------ Provided entries

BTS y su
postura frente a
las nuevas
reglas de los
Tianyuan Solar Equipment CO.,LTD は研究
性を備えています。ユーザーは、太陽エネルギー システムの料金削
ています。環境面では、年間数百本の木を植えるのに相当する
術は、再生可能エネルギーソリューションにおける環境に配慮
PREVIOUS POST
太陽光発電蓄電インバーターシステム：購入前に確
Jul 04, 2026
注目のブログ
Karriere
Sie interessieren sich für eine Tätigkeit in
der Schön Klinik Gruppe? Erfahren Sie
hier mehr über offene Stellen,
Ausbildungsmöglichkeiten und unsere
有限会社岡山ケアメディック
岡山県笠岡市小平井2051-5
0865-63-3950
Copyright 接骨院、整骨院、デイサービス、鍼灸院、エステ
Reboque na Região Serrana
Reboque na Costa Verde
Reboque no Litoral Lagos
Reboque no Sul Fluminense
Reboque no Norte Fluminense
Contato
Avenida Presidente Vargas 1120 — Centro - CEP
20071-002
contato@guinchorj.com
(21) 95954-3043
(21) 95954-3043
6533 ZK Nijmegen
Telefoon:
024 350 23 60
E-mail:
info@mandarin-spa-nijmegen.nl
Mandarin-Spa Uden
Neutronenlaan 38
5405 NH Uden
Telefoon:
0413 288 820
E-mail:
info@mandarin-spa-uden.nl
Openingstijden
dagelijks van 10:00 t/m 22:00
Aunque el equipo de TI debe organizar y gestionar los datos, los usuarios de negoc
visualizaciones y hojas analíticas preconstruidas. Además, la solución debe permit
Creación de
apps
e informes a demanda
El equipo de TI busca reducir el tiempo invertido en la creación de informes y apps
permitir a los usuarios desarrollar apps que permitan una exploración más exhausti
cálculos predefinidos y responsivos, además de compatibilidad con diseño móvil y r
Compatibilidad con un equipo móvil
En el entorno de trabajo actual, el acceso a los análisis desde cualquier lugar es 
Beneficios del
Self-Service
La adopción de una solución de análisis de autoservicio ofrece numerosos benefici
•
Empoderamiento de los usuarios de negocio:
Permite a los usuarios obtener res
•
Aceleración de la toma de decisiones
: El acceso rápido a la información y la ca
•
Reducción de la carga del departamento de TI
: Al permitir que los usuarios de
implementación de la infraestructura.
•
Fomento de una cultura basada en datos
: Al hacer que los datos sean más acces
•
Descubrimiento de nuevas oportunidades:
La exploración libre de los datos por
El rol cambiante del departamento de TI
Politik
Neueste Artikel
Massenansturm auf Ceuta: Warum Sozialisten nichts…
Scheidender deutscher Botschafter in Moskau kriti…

------------

◆ Your assignment: Nothing but the lines from the start of the data through the line holding "Copyright 接骨院、整骨院、デイサービス、鍼灸院、エステ" should be restated, and each one exactly.

◆ Answer for the task:
BTS y su
postura frente a
las nuevas
reglas de los
Tianyuan Solar Equipment CO.,LTD は研究
性を備えています。ユーザーは、太陽エネルギー システムの料金削
ています。環境面では、年間数百本の木を植えるのに相当する
術は、再生可能エネルギーソリューションにおける環境に配慮
PREVIOUS POST
太陽光発電蓄電インバーターシステム：購入前に確
Jul 04, 2026
注目のブログ
Karriere
Sie interessieren sich für eine Tätigkeit in
der Schön Klinik Gruppe? Erfahren Sie
hier mehr über offene Stellen,
Ausbildungsmöglichkeiten und unsere
有限会社岡山ケアメディック
岡山県笠岡市小平井2051-5
0865-63-3950
Copyright 接骨院、整骨院、デイサービス、鍼灸院、エステ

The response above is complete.